WORK INSTRUCTION ::
Wherever the word "systemen" occurs in the lines below, copy the whole line.

EXERCISE DATA ::
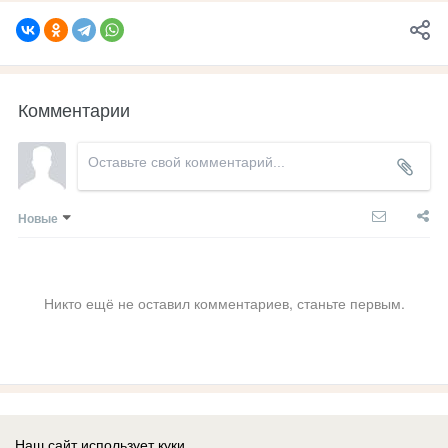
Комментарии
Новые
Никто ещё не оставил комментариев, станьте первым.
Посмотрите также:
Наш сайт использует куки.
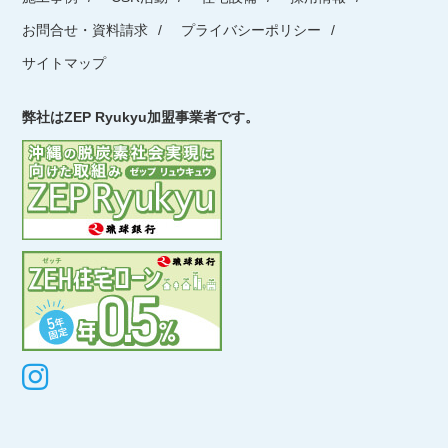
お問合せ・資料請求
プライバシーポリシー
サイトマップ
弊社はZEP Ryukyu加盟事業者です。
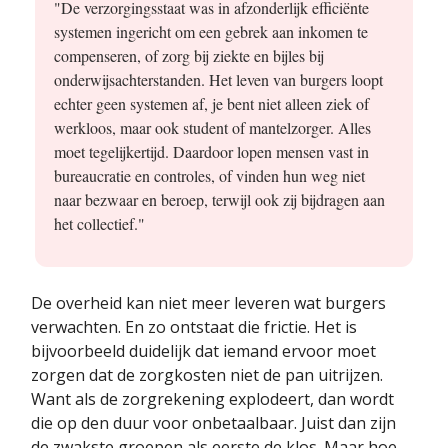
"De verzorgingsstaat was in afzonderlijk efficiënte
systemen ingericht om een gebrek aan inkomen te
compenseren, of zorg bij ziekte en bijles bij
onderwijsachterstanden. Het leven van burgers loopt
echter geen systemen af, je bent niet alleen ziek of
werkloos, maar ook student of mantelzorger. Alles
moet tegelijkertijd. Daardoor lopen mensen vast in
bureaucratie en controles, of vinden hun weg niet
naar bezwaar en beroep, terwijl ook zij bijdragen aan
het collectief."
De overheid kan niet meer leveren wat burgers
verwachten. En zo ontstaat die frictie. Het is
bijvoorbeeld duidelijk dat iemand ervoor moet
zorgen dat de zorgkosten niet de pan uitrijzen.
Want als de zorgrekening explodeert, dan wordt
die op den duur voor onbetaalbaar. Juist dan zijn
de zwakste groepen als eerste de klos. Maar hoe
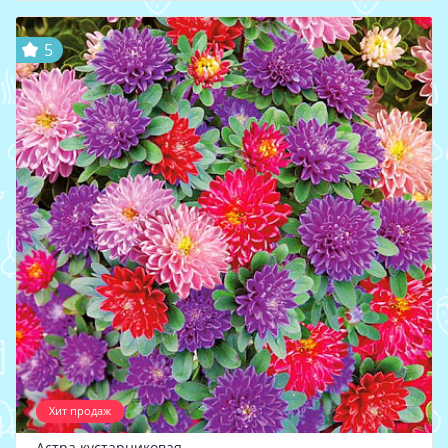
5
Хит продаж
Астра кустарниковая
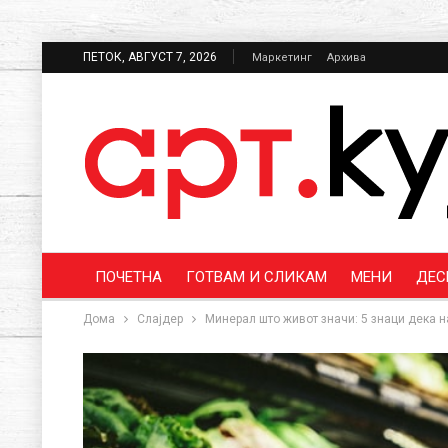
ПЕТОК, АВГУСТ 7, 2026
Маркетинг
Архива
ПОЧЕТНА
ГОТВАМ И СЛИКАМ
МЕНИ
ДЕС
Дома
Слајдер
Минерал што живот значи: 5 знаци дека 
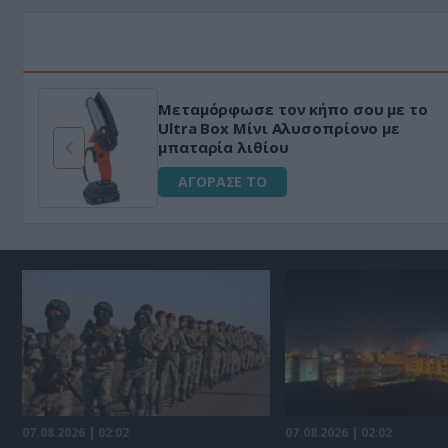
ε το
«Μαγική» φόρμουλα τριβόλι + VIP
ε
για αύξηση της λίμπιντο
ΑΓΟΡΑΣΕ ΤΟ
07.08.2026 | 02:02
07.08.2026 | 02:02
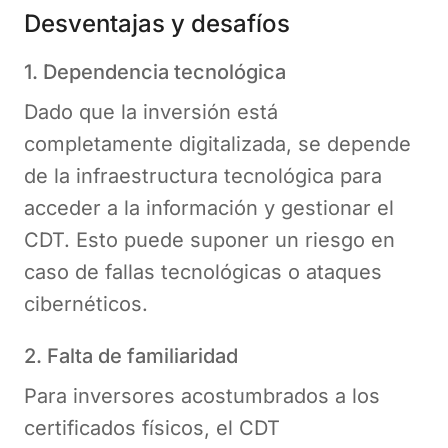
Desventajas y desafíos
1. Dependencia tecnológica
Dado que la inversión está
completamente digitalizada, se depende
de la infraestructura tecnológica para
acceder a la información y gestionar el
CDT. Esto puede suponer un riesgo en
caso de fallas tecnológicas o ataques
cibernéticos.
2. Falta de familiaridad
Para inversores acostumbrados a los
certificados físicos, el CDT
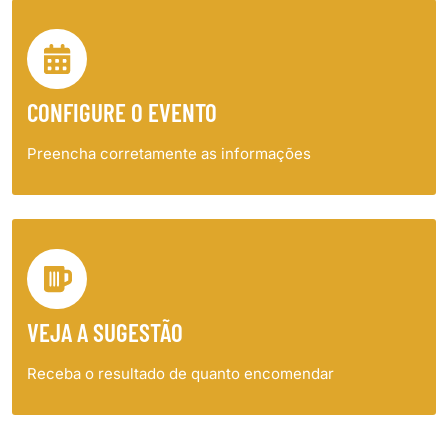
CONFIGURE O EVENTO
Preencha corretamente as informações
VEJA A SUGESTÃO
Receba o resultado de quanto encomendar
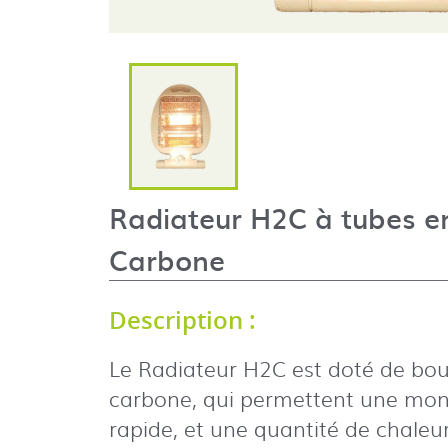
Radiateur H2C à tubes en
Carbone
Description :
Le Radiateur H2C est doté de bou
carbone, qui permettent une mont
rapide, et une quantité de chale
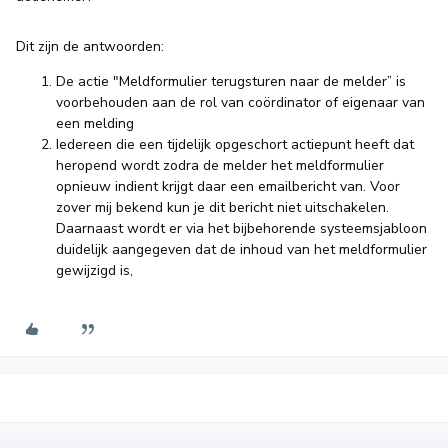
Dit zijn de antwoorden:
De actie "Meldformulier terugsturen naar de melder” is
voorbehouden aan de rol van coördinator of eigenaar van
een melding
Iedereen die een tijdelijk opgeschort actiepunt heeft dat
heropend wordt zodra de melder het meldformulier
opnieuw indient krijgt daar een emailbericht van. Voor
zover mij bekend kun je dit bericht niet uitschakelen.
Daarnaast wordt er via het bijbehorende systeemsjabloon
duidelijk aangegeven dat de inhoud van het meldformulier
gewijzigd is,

SOLUTION FOR THIS TASK ::
systemen ingericht om een gebrek aan inkomen te
echter geen systemen af, je bent niet alleen ziek of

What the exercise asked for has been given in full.